This is a formatting spec, so

    --outputLeafDir 'preview-%%s'

where %%s is the original leaf directory node, will prefix each
final directory containing output with the text 'preview-' which
can be useful in describing some features of the output set.

[--threads <numThreads>]
If specified, break the innermost analysis loop into <numThreads>
threads. Please note the following caveats:

    * Only thread if you have a high CPU analysis loop. Note that
      the input file read and output file write loops are not
      threaded -- only the analysis loop is threaded. Thus, if the
      bulk of execution time is in file IO, threading will not
      really help.

    * Threading will change the nature of the innermost looping
      across the problem domain, with the result that *all* of the
      problem data will be read into memory! That means potentially
      all the target input file data across the entire input directory
      tree.

[--json]
If specified, do a JSON dump of the entire return payload.

[--followLinks]
If specified, follow symbolic links.

[--overwrite]
If specified, allow for overwriting of existing files

[--man]
Show full help.

[--synopsis]
Show brief help.

[--verbosity <level>]
Set the app verbosity level. This ranges from 0...<N> where internal
log messages with a level=<M> will only display if M <= N. In this
manner increasing the level here can be used to show more and more
debugging info, assuming that debug messages in the code have been
tagged with a level.

Examples

Filtering

The --fileFilter and --dirFilter apply a filter to the string space of file and directory representations, reducing the original space of

"<path>": [<"filesToProcess">]

to only those paths and files that are relevant to the operation being performed. Two filters are understood, a fileFilter that filters filenames that match any of the passed search substrings from the CLI --fileFilter, and a dirFilter that filters directories whose leaf nodes match any of the passed --dirFilter substrings.

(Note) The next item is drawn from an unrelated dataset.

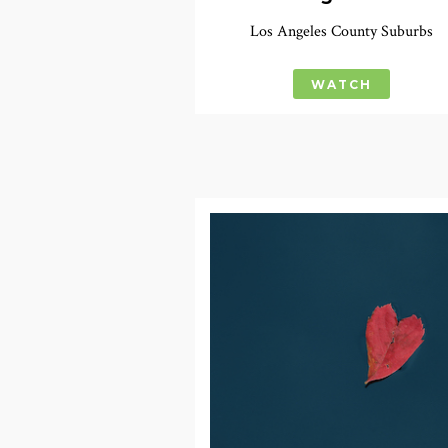
Los Angeles County Suburbs
WATCH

The effect of these filters is hierarchical. First, the fileFilter is applied across the space of files for a given directory path. Each comma separated token is used as a substring search across the file name - in any order. The token search is by default a logical OR operation. Thus, a --fileFilter of png,jpg,body will filter all files that have the substrings of png _OR_ jpg _OR_ body anywhere in their filenames. This operation can be changed to a logical AND with a --fileFilterLogic AND - in which case a --fileFilter aparc,mgz,aseg will filter all files that contain aparc _AND_ aseg _AND_ mgz in their names. Note that mixing boolean logic is not supported at this time.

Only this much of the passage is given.